Louis-Ferdinand Céline, in quel suo libro che viene
universalmente riconosciuto come uno dei più grandi romanzi
del Novecento, sostiene che noi esseri umani, per quanto
ci affanniamo rincorrendo ognuno il proprio ideale, la propria
vocazione (ossia quelle cose che tali definiamo), o per quanto stiamo
anche soltanto fermi a non far nulla, non siamo null’altro
che un “ammasso di trippe tiepide e corrotte”

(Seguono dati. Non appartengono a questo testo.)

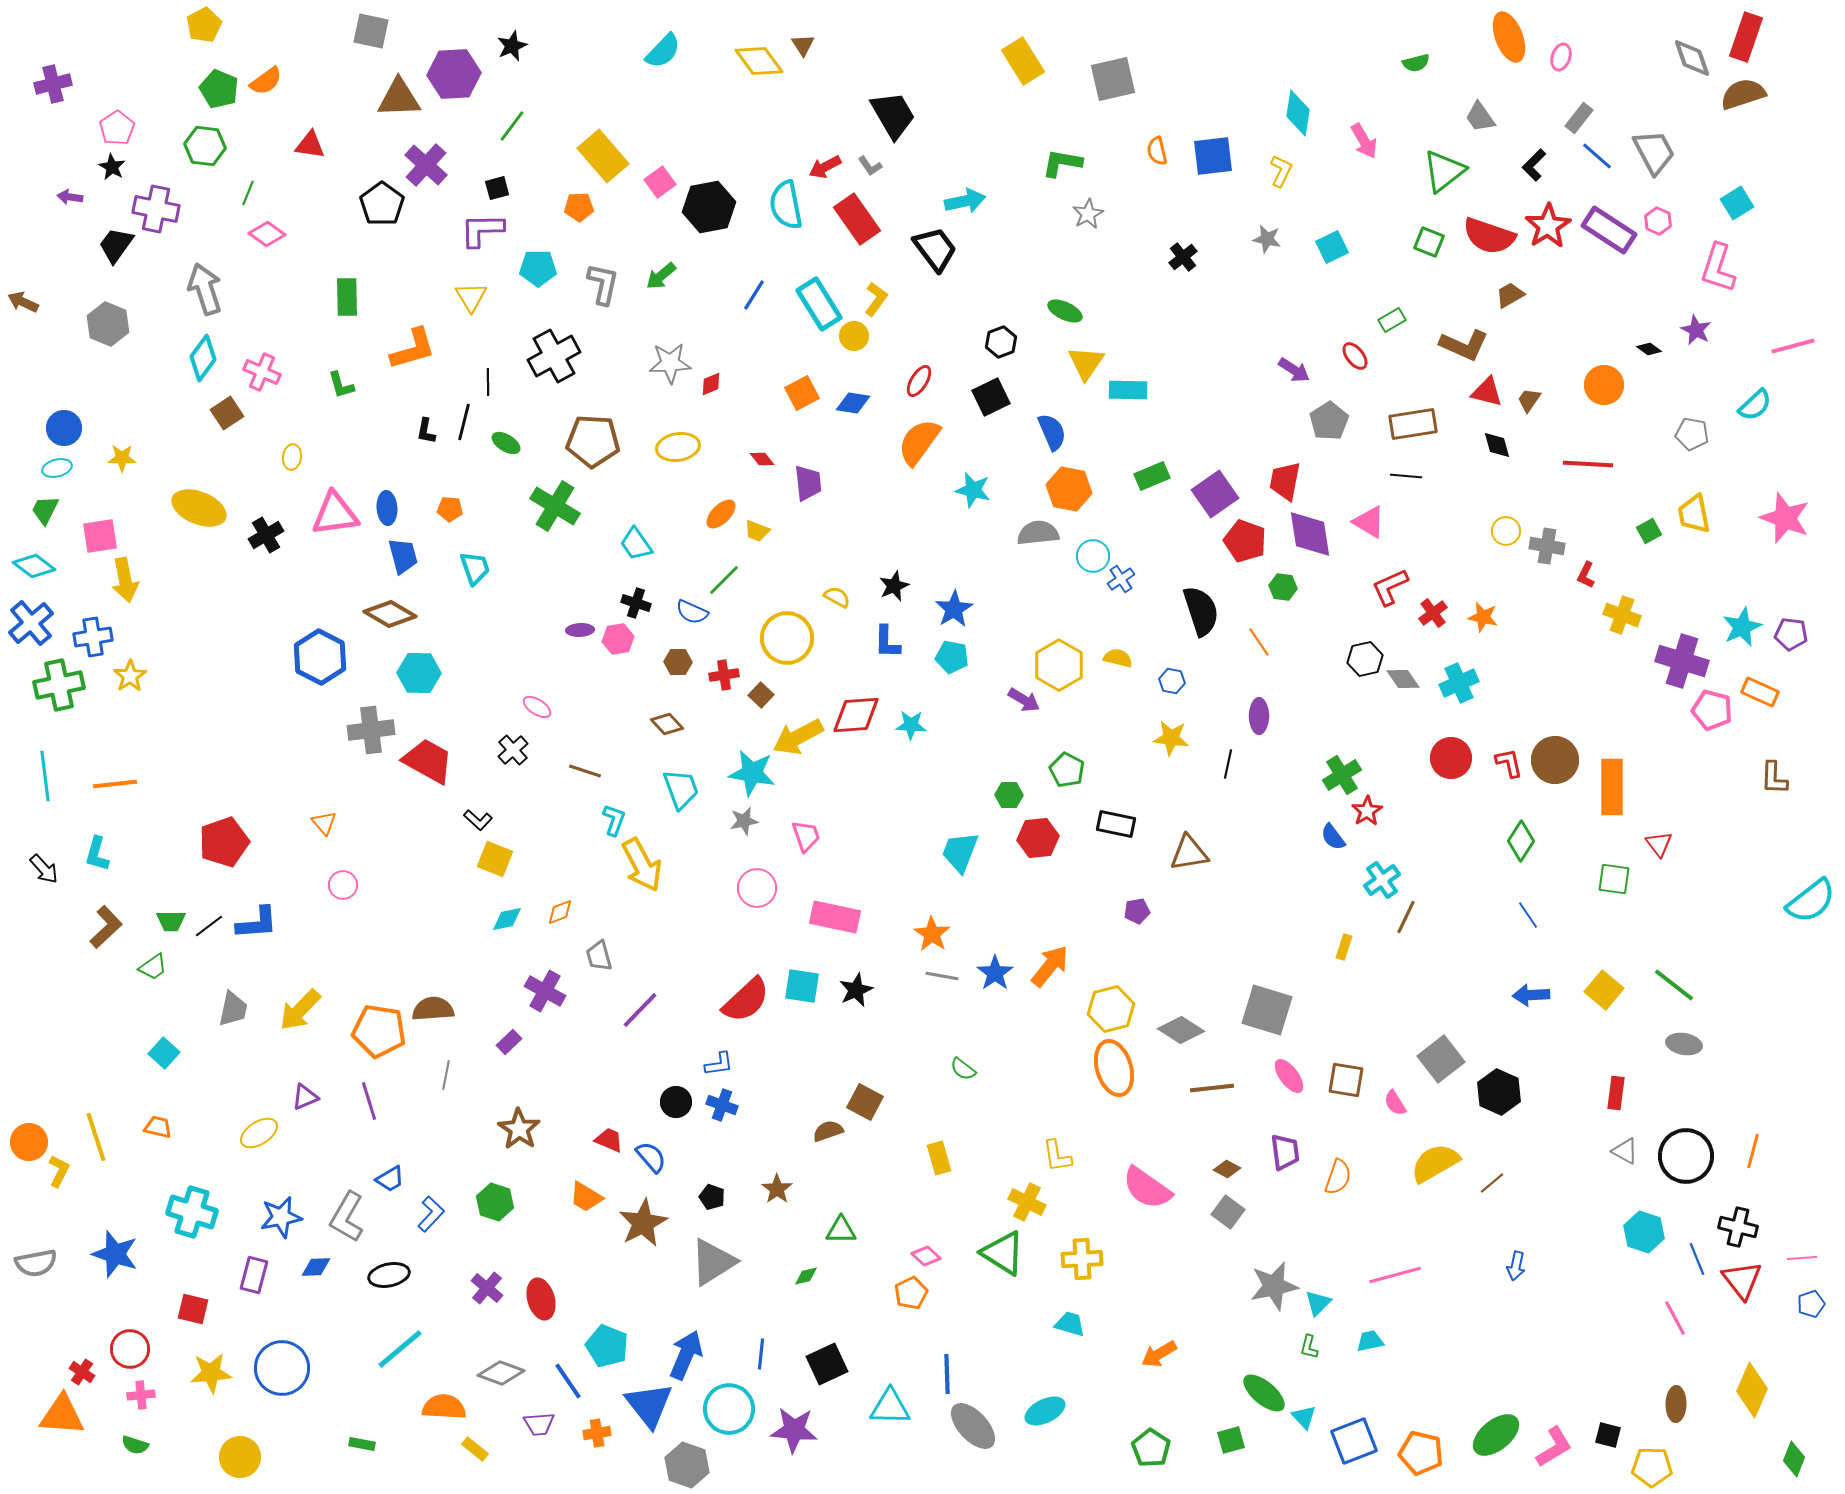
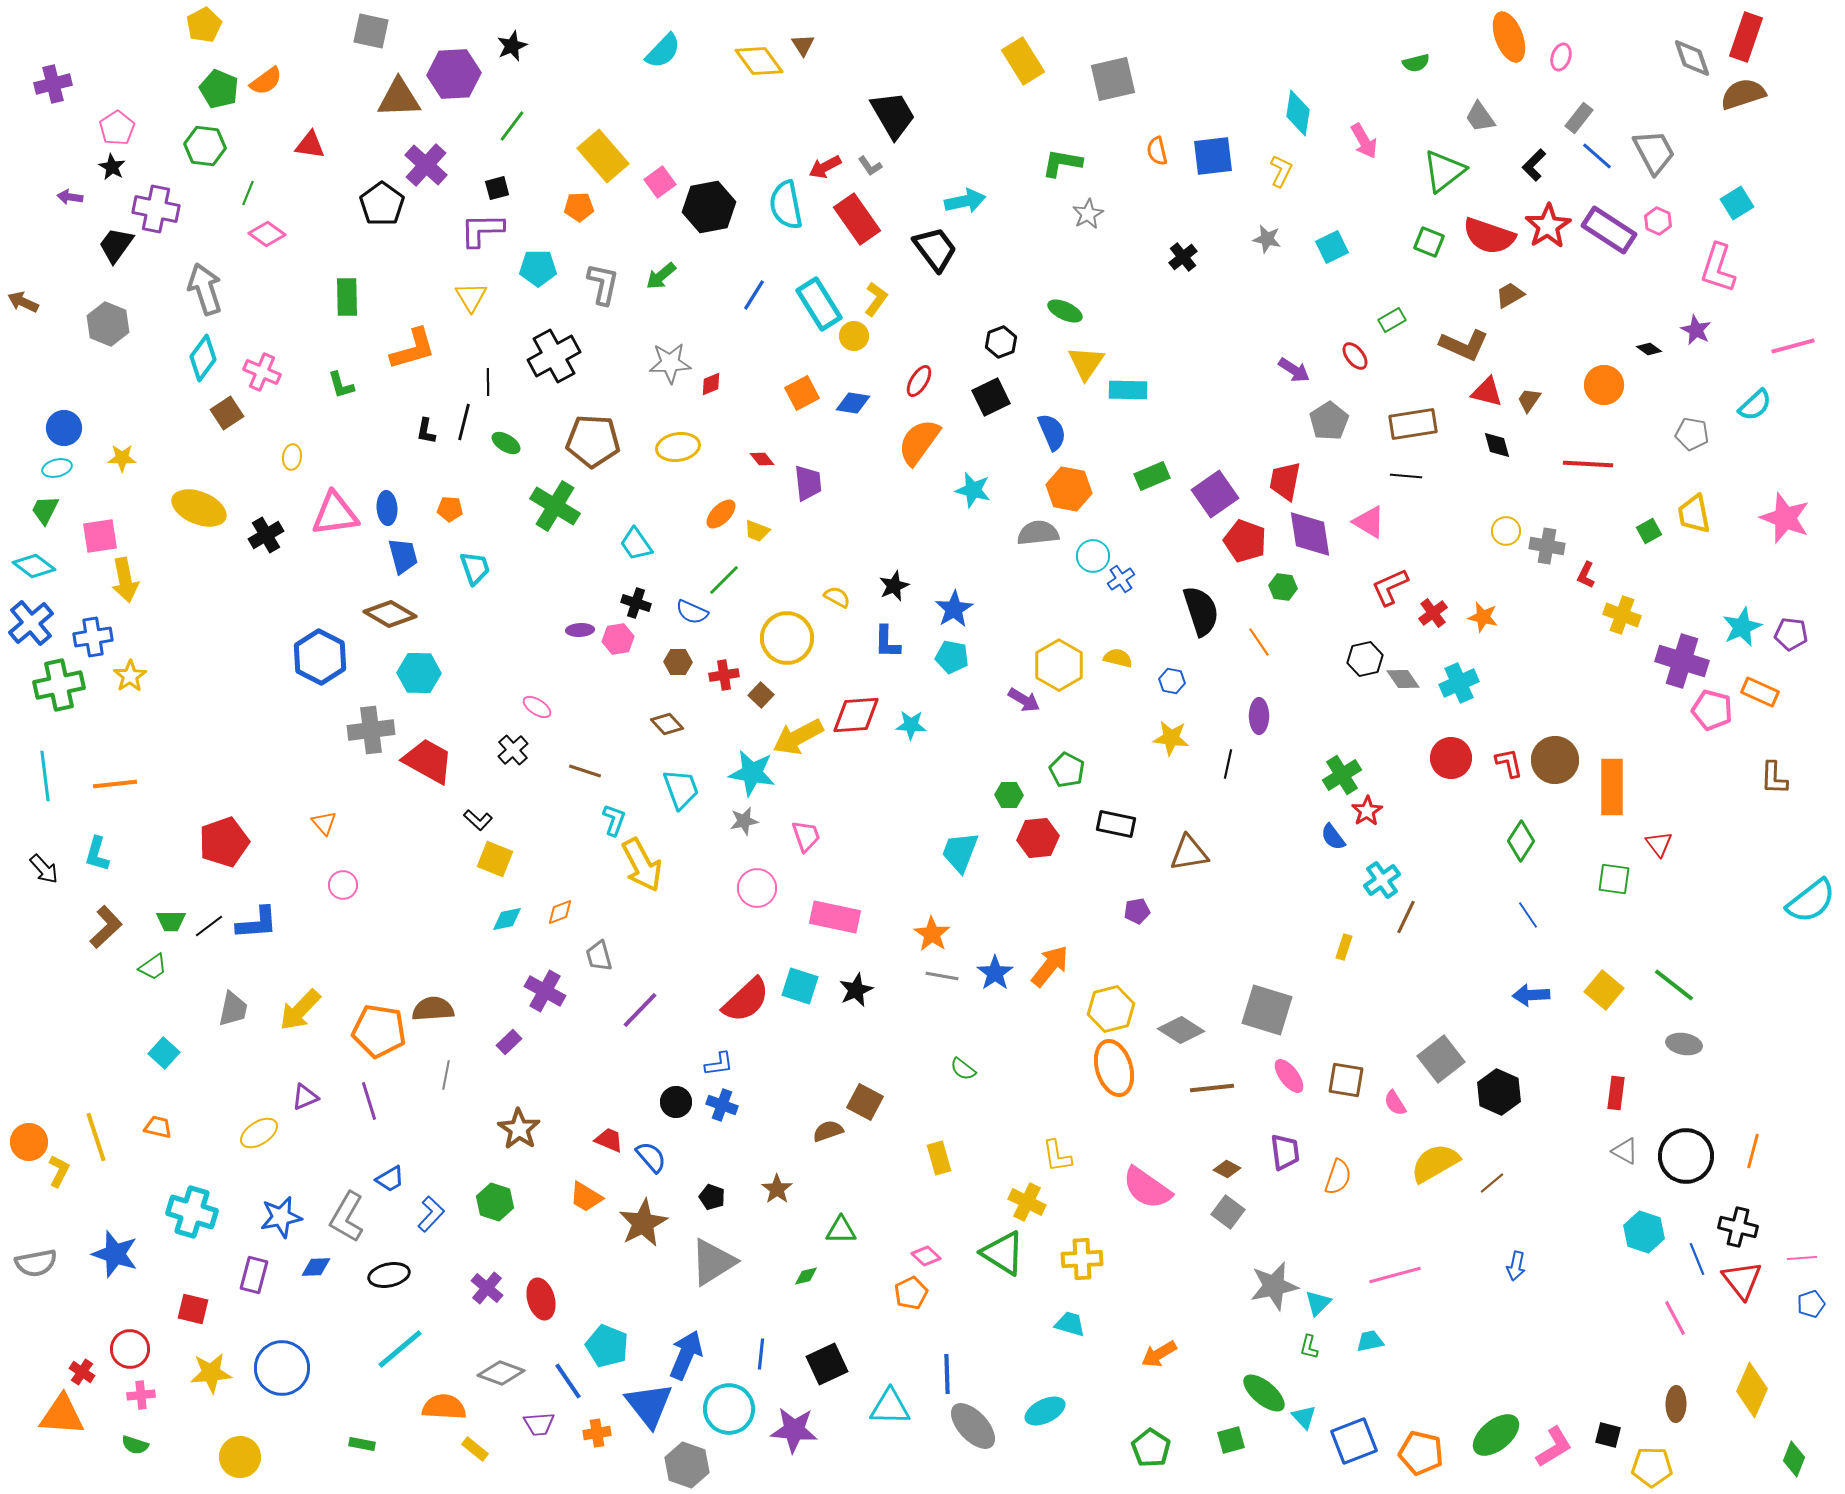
cyan square at (802, 986): moved 2 px left; rotated 9 degrees clockwise
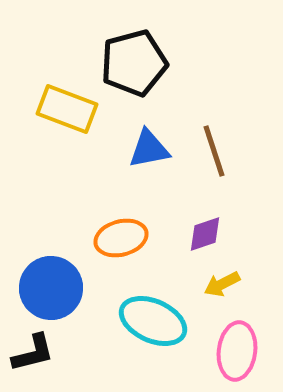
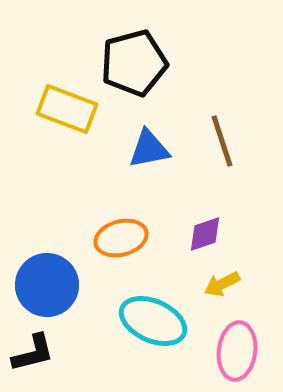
brown line: moved 8 px right, 10 px up
blue circle: moved 4 px left, 3 px up
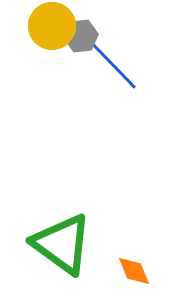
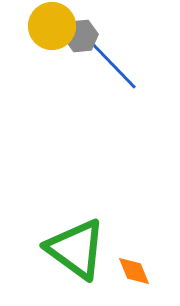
green triangle: moved 14 px right, 5 px down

(Céline, 1992), materia organica il cui scopo più
intimo è dimostrare il marcio, normalizzare una teratologia
fatta teoria generalizzata del sociale, insomma. Charles Bukowski, che
a Céline riconosce un debito umano e letterario, nella
sbornia infinita e reiterata che è la sua produzione
narrativa sembra adeguarsi costantemente all’adagio del
francese. Tra i suoi tanti racconti, fotogrammi del film di un continuo
declino urbano, declino costante dell’Occidente
più genuino, Bukowski non manca di insistere in
continuazione sulla corruzione delle nostre trippe, rilanciando
però in prima persona con le suppurazioni dei suoi stessi
umori fradici e prendendo perciò la situazione di petto,
senza perdersi nelle chiacchiere o nelle mansuete pratiche
dell’obbedienza. Le trippe, già corrotte di loro,
che lo siano ancora di più. Tanto adeguarsi al mondo non
è che questo, prendere coscienza della corruzione e
corrompersi in prima persona; perché, altrimenti, starsene
buoni a far finta di niente, rimpolpando le schiere di chi non accetta
la sua natura nel vano tentativo di lustrarsi l’anima,
è impresa inutile o quantomeno noiosa.
Così
in Animali in libertà, uno dei racconti
che popolano la raccolta del 1967 di Storie di ordinaria
follia (Bukowski, 1996), in cui la corruzione tocca il
parossismo (in Bukowski solo uno dei tanti momenti in cui
ciò accade, a dire il vero); e non tanto perché
avvenga chissà quale esplosione orgiastica e alcolica di
umori umidicci e sfregamenti pubici, quanto perché gli
uomini, quelli che stanno tutt’intorno al solito protagonista
beone e scriteriato, restano costantemente altri indeterminati:
“loro”. E il mondo, che a questi uomini appartiene,
è anch’esso altro, chiuso fuori
dall’unica anima buona (forse come la parte caritatevole
della Lola di Bardamu nel romanzo di Céline), per quanto
bizzarra, che accoglierà l’uomo dedito
all’annichilamento, che vorrà caricarsi sul
garrese l’impudicizia vuota e perduta degli altri, di
“loro”, per riuscire a passare oltre.
Ero reduce da una lunga catena di sbornie, durante la quale m’ero giocato l’impiego, la camera d’affitto e (forse) il cervello. Quella notte dormii in un vicolo. Mi svegliai col sole, vomitai, attesi cinque minuti, poi scolai quel che restava d’una bottiglia di vino che m’era rimasta accanto. Mi misi a camminare per le strade della città, senza meta. Quando camminavo, mi pareva di riuscir ad afferrare parte del significato delle cose. Naturalmente, non era così. Ma non è che a star fermo andasse meglio (ibidem).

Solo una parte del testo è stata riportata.